La régulation du secteur de la santé se fait également grâce aux œuvres sanitaires et sociales mises en place par les groupements mutualistes. Ceux-ci ont en effet mis en service des pharmacies, des cabinets dentaires et interviennent pour l’optique, l’orthopédie ou l’audioprothèse49. Le réseau d’œuvres sociales mutualistes n’est pas au seul profit des sociétaires, il bénéficie à l’ensemble de la population que ce soit directement puisqu’elles sont en grande majorité d’accès directe, soit indirectement par leur rôle de régulateur sur le marché de la santé. En effet les mutuelles, en respectant les tarifs conventionnels ou en fournissant des prothèses ou des appareillages à moindre coût, obligent les praticiens libéraux à en tenir compte pour leur tarification s’ils veulent garder leur clientèle50. Jean BENHAMOU et Aliette LEVEQUE qualifient à ce titre les organismes mutualistes de « moralisateur » ou encore de « modérateur »51.
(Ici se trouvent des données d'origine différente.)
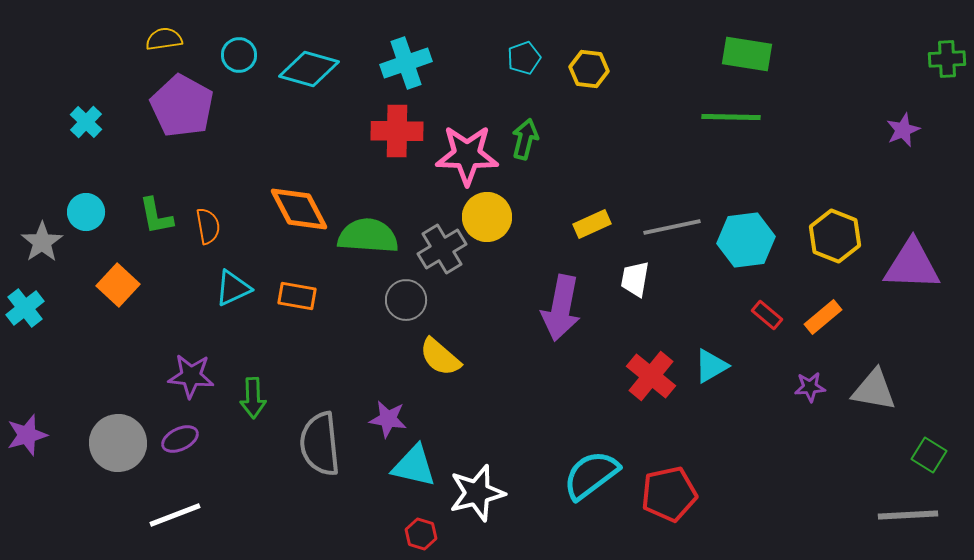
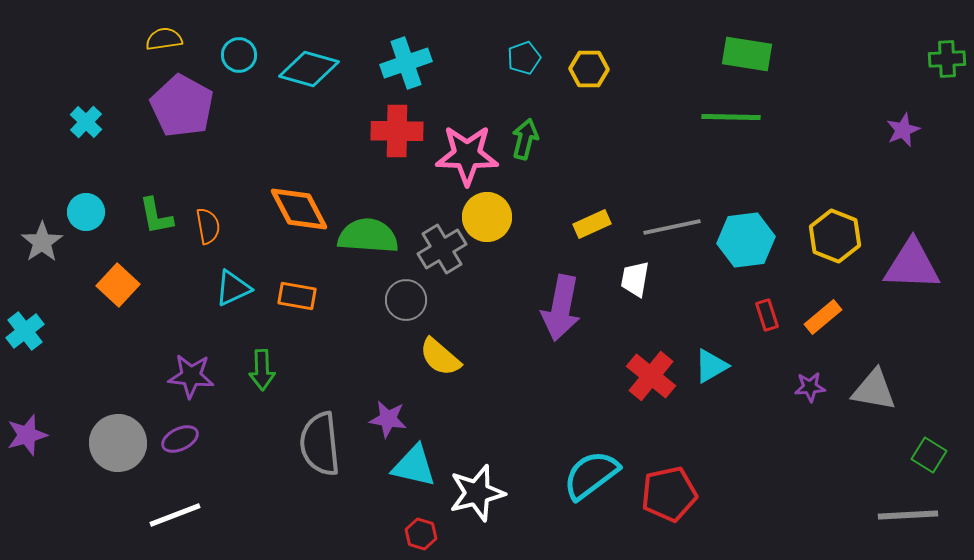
yellow hexagon at (589, 69): rotated 6 degrees counterclockwise
cyan cross at (25, 308): moved 23 px down
red rectangle at (767, 315): rotated 32 degrees clockwise
green arrow at (253, 398): moved 9 px right, 28 px up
Enfin, les structures mutualistes, de par leur poids considérable dans le domaine sanitaire et social, ont une influence non négligeable sur la consommation, la distribution et le remboursement des soins. En effet, chaque fois qu’une réforme des institutions sanitaires et sociales est envisagée, la mutualité ne manque pas de faire connaître sa position. Dans ce cadre, elle a donc multiplié des accords avec tous les acteurs intervenant dans le secteur de la santé : Sécurité sociale, syndicats et organisations de praticiens ou encore, ministères de la santé ou des affaires sociales. Dès la prise de décision, la mutualité exerce un certain contrôle et remplit sa mission de régulation.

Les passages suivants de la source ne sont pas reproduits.